Most animals and many plants show sexual dimorphism; in other words, individuals are either male or female. In most of these cases, sex is determined by a special pair of sex chromosomes.
T. H. Morgan was an American geneticist. He observed the chromosomes of Drosophilla under microscope, he found a difference between the chromosomes of male and female flies. He found that female flies have four pairs of homologous chromosomes, while male flies have three pairs of homologous chromosomes similar to female flies and one pair of chromosome in which two members are different from one another. One member of this pair of different chromosomes was similar to the chromosomes of the forth pair of female flies, while other member was different. This pair of morphologically different chromosomes is called heteromorphic pair. T. H. Morgan considered this difference as the basis of difference of sex. In the female flies, both members of forth pair were rod-shaped and were called X-chromosomes. In male flies, one member of this pair is rod-shaped (X-chromosomes), but other one is J-shaped and was called Y-chromosome.
The X and Y chromosomes determine the sex of the individuals and therefore are called sex chromosomes (or allosomes). The chromosomes other than sex chromosomes are called autosomes.
Sex Chromosomes in Human
In most of these cases, sex is determined by a special pair of sex chromosomes. Let’s look at humans as an example. Human body cells have 46 chromosomes: 22 homologous pairs of autosomes plus 2 sex chromosomes.

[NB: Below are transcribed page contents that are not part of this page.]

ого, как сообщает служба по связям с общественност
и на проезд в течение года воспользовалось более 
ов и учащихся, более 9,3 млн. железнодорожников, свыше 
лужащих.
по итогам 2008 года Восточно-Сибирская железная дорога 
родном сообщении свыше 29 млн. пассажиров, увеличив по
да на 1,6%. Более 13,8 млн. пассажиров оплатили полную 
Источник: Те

In females, there is a pair of identical sex chromosomes called the X chromosomes.
In males, there is a nonidentical pair, consisting of one X and one Y. The Y chromosome is considerably shorter than the X.

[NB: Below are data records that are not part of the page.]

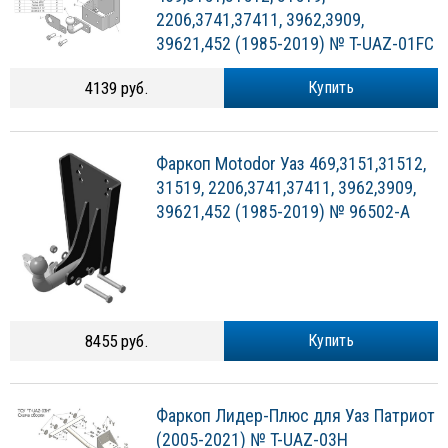
2206,3741,37411, 3962,3909,
39621,452 (1985-2019) № T-UAZ-01FC
4139 руб.
Купить
Фаркоп Motodor Уаз 469,3151,31512,
31519, 2206,3741,37411, 3962,3909,
39621,452 (1985-2019) № 96502-A
8455 руб.
Купить
Фаркоп Лидер-Плюс для Уаз Патриот
(2005-2021) № T-UAZ-03H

At meiosis in females, the two X chromosomes pair and segregate like autosomes so that each egg receives one X chromosome.
Hence with regard to sex chromosomes the gametes are of only one type, and the female is said to be the homogametic sex.
At meiosis in males, the X and the Y chromosomes pair over a short region, which ensures that the X and Y separate to opposite ends of the meiotic cell,creating two types of sperm,half with an X and the other half with a Y. Therefore the male is called the heterogametic sex.